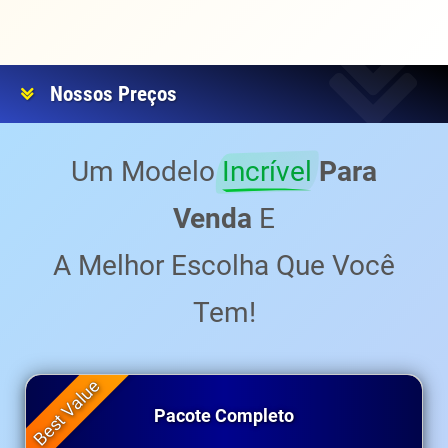
Nossos Preços
Um Modelo
Incrível
Para
Venda
E
A Melhor Escolha Que Você
Tem!
Pacote Completo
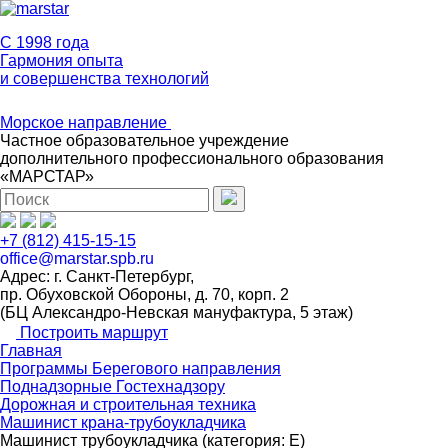
C 1998 года
Гармония опыта
и совершенства технологий
Морское направление
Частное образовательное учреждение
дополнительного профессионального образования
«МАРСТАР»
+7 (812) 415-15-15
office@marstar.spb.ru
Адрес: г. Санкт-Петербург,
пр. Обуховской Обороны, д. 70, корп. 2
(БЦ Александро-Невская мануфактура, 5 этаж)
Построить маршрут
Главная
Программы Берегового направления
Поднадзорные Гостехнадзору
Дорожная и строительная техника
Машинист крана-трубоукладчика
Машинист трубоукладчика (категория: E)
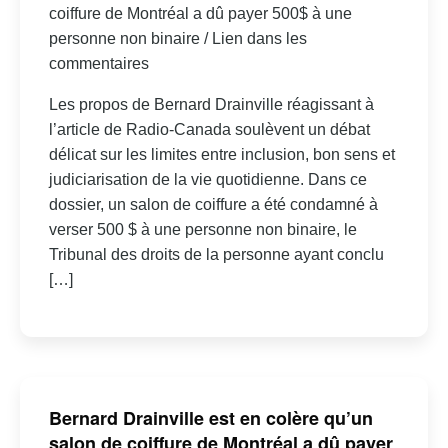
coiffure de Montréal a dû payer 500$ à une
personne non binaire / Lien dans les
commentaires
Les propos de Bernard Drainville réagissant à
l’article de Radio-Canada soulèvent un débat
délicat sur les limites entre inclusion, bon sens et
judiciarisation de la vie quotidienne. Dans ce
dossier, un salon de coiffure a été condamné à
verser 500 $ à une personne non binaire, le
Tribunal des droits de la personne ayant conclu
[…]
Bernard Drainville est en colère qu’un
salon de coiffure de Montréal a dû payer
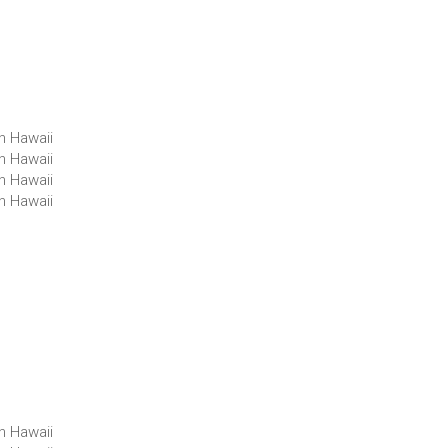
in Hawaii
in Hawaii
in Hawaii
in Hawaii
in Hawaii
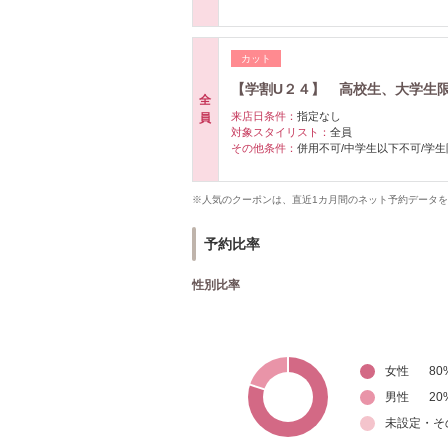
カット
【学割U２４】 高校生、大学生
全
来店日条件：
指定なし
員
対象スタイリスト：
全員
その他条件：
併用不可/中学生以下不可/学
※人気のクーポンは、直近1カ月間のネット予約データ
予約比率
性別比率
女性
80
男性
20
未設定・そ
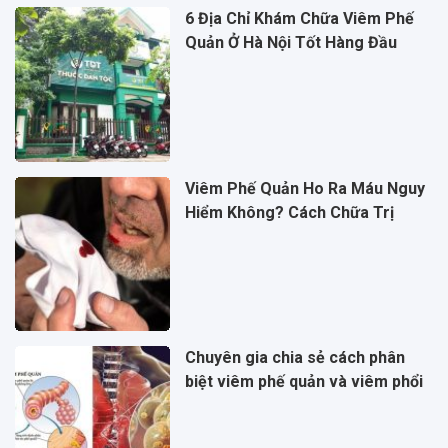
6 Địa Chỉ Khám Chữa Viêm Phế
Quản Ở Hà Nội Tốt Hàng Đầu
Viêm Phế Quản Ho Ra Máu Nguy
Hiểm Không? Cách Chữa Trị
Chuyên gia chia sẻ cách phân
biệt viêm phế quản và viêm phổi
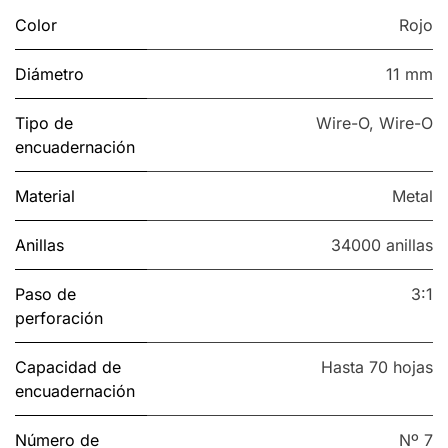
Color
Rojo
Diámetro
11 mm
Tipo de
Wire-O
,
Wire-O
encuadernación
Material
Metal
Anillas
34000 anillas
Paso de
3:1
perforación
Capacidad de
Hasta 70 hojas
encuadernación
Número de
Nº 7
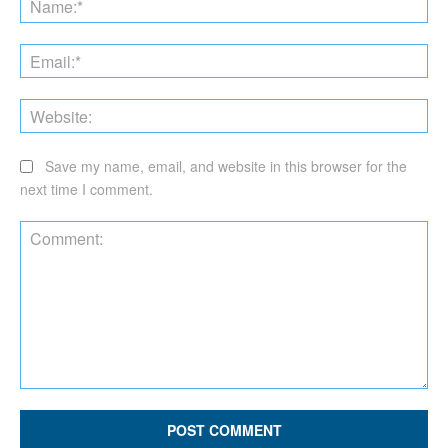
Ema
Web
Save my name, email, and website in this browser for the
next time I comment.
Comment:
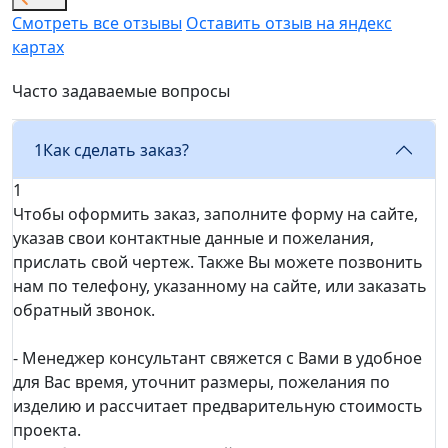
Смотреть все отзывы
Оставить отзыв на яндекс
картах
Часто задаваемые вопросы
1
Как сделать заказ?
1
Чтобы оформить заказ, заполните форму на сайте,
указав свои контактные данные и пожелания,
прислать свой чертеж. Также Вы можете позвонить
нам по телефону, указанному на сайте, или заказать
обратный звонок.
- Менеджер консультант свяжется с Вами в удобное
для Вас время, уточнит размеры, пожелания по
изделию и рассчитает предварительную стоимость
проекта.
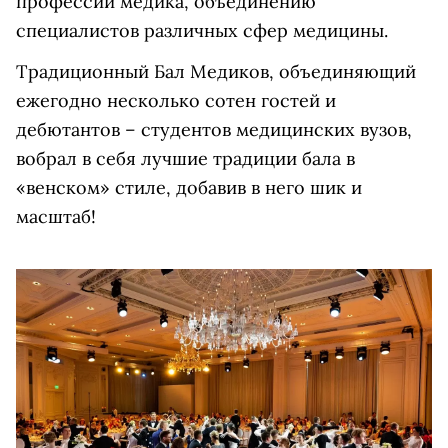
профессии медика, объединению
специалистов различных сфер медицины.
Традиционный Бал Медиков, объединяющий
ежегодно несколько сотен гостей и
дебютантов – студентов медицинских вузов,
вобрал в себя лучшие традиции бала в
«венском» стиле, добавив в него шик и
масштаб!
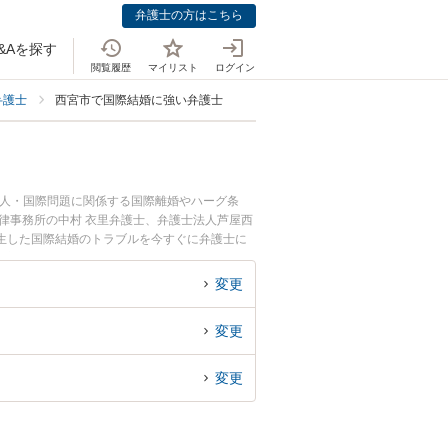
弁護士の方はこちら
&Aを探す
閲覧履歴
マイリスト
ログイン
弁護士
西宮市で国際結婚に強い弁護士
国人・国際問題に関係する国際離婚やハーグ条
法律事務所の中村 衣里弁護士、弁護士法人芦屋西
生した国際結婚のトラブルを今すぐに弁護士に
宮市内の弁護士に相談予約したい』などでお困り
変更
変更
変更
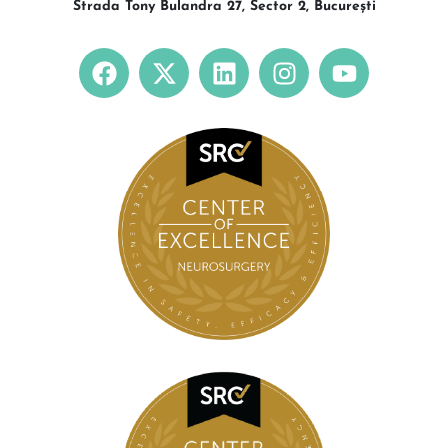
Strada Tony Bulandra 27, Sector 2, București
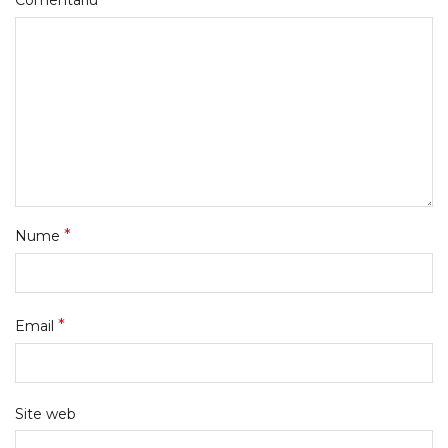
Comentariu
*
Nume
*
Email
Site web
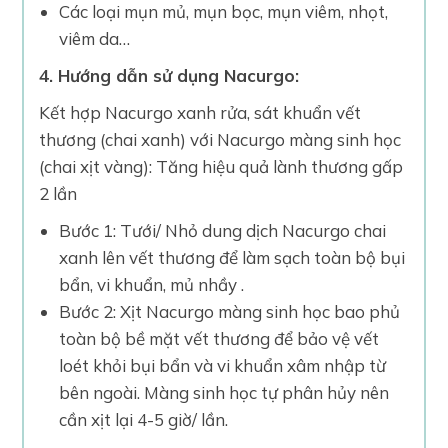
Các loại mụn mủ, mụn bọc, mụn viêm, nhọt,
viêm da…
4. Hướng dẫn sử dụng Nacurgo:
Kết hợp Nacurgo xanh rửa, sát khuẩn vết
thương (chai xanh) với Nacurgo màng sinh học
(chai xịt vàng): Tăng hiệu quả lành thương gấp
2 lần
Bước 1: Tưới/ Nhỏ dung dịch Nacurgo chai
xanh lên vết thương để làm sạch toàn bộ bụi
bẩn, vi khuẩn, mủ nhầy .
Bước 2: Xịt Nacurgo màng sinh học bao phủ
toàn bộ bề mặt vết thương để bảo vệ vết
loét khỏi bụi bẩn và vi khuẩn xâm nhập từ
bên ngoài. Màng sinh học tự phân hủy nên
cần xịt lại 4-5 giờ/ lần.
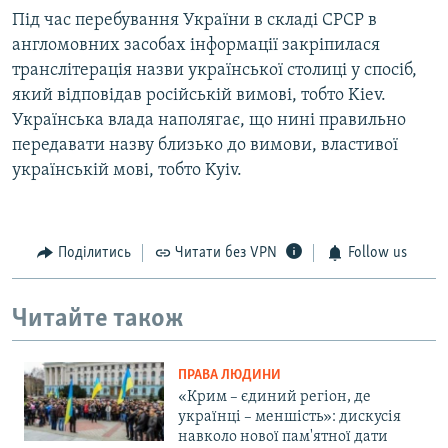
Під час перебування України в складі СРСР в
англомовних засобах інформації закріпилася
транслітерація назви української столиці у спосіб,
який відповідав російській вимові, тобто Kiev.
Українська влада наполягає, що нині правильно
передавати назву близько до вимови, властивої
українській мові, тобто Kyiv.
Поділитись
Читати без VPN
Follow us
Читайте також
ПРАВА ЛЮДИНИ
«Крим – єдиний регіон, де
українці – меншість»: дискусія
навколо нової пам'ятної дати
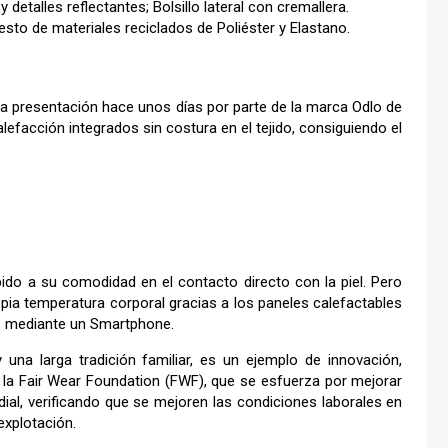
etalles reflectantes; Bolsillo lateral con cremallera.
esto de materiales reciclados de Poliéster y Elastano.
a presentación hace unos días por parte de la marca Odlo de
lefacción integrados sin costura en el tejido, consiguiendo el
ido a su comodidad en el contacto directo con la piel. Pero
opia temperatura corporal gracias a los paneles calefactables
os mediante un Smartphone.
una larga tradición familiar, es un ejemplo de innovación,
e la Fair Wear Foundation (FWF), que se esfuerza por mejorar
ndial, verificando que se mejoren las condiciones laborales en
explotación.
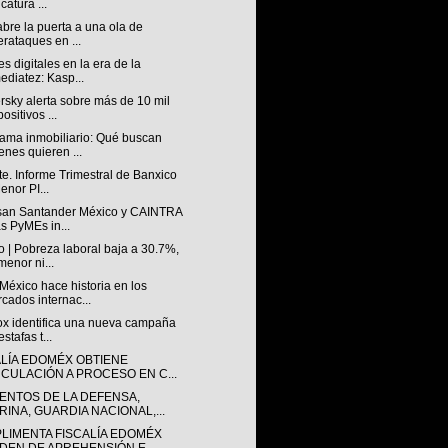
catura ...
abre la puerta a una ola de
erataques en ...
s digitales en la era de la
ediatez: Kasp...
sky alerta sobre más de 10 mil
ositivos ...
ama inmobiliario: Qué buscan
enes quieren ...
e. Informe Trimestral de Banxico
enor PI...
san Santander México y CAINTRA
as PyMEs in...
 | Pobreza laboral baja a 30.7%,
menor ni...
éxico hace historia en los
cados internac...
lox identifica una nueva campaña
stafas t...
ALÍA EDOMÉX OBTIENE
NCULACIÓN A PROCESO EN C...
ENTOS DE LA DEFENSA,
RINA, GUARDIA NACIONAL,...
LIMENTA FISCALÍA EDOMÉX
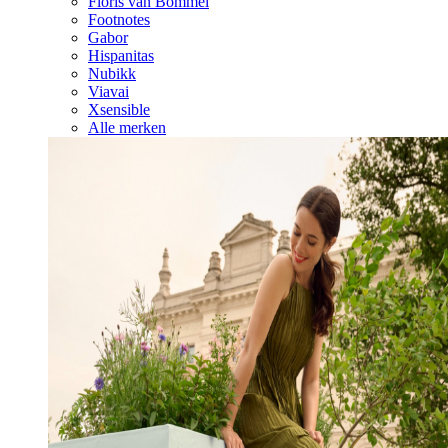
Floris van Bommel
Footnotes
Gabor
Hispanitas
Nubikk
Viavai
Xsensible
Alle merken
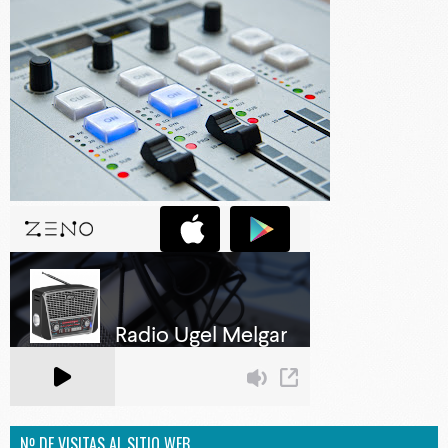
Nº DE VISITAS AL SITIO WEB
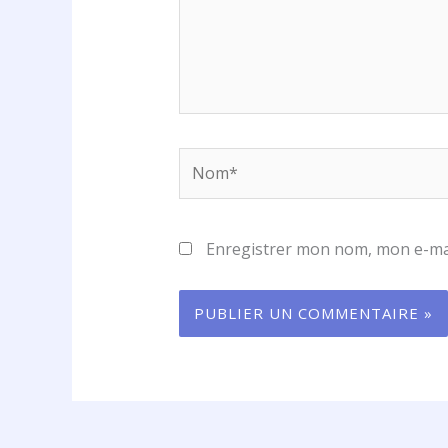
Nom*
Enregistrer mon nom, mon e-mai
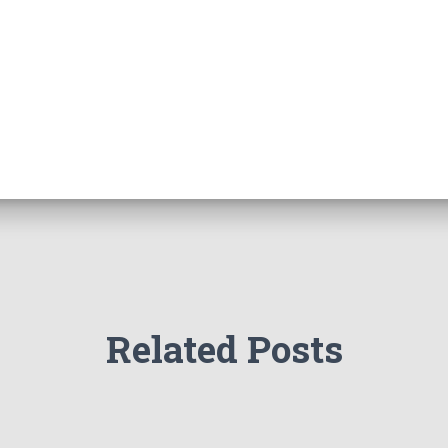
Related Posts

· · ·

## What needs to be done:
The required output is the line containing "ido a su comodidad" plus every line after it to the end of the data, copied exactly and with no pictures.

## Expected output:
ido a su comodidad en el contacto directo con la piel. Pero
opia temperatura corporal gracias a los paneles calefactables
os mediante un Smartphone.
una larga tradición familiar, es un ejemplo de innovación,
e la Fair Wear Foundation (FWF), que se esfuerza por mejorar
ndial, verificando que se mejoren las condiciones laborales en
explotación.
catura ...
abre la puerta a una ola de
erataques en ...
s digitales en la era de la
ediatez: Kasp...
sky alerta sobre más de 10 mil
ositivos ...
ama inmobiliario: Qué buscan
enes quieren ...
e. Informe Trimestral de Banxico
enor PI...
san Santander México y CAINTRA
as PyMEs in...
 | Pobreza laboral baja a 30.7%,
menor ni...
éxico hace historia en los
cados internac...
lox identifica una nueva campaña
stafas t...
ALÍA EDOMÉX OBTIENE
NCULACIÓN A PROCESO EN C...
ENTOS DE LA DEFENSA,
RINA, GUARDIA NACIONAL,...
LIMENTA FISCALÍA EDOMÉX
Floris van Bommel
Footnotes
Gabor
Hispanitas
Nubikk
Viavai
Xsensible
Alle merken
Nº DE VISITAS AL SITIO WEB
Nom*
Enregistrer mon nom, mon e-mai
Related Posts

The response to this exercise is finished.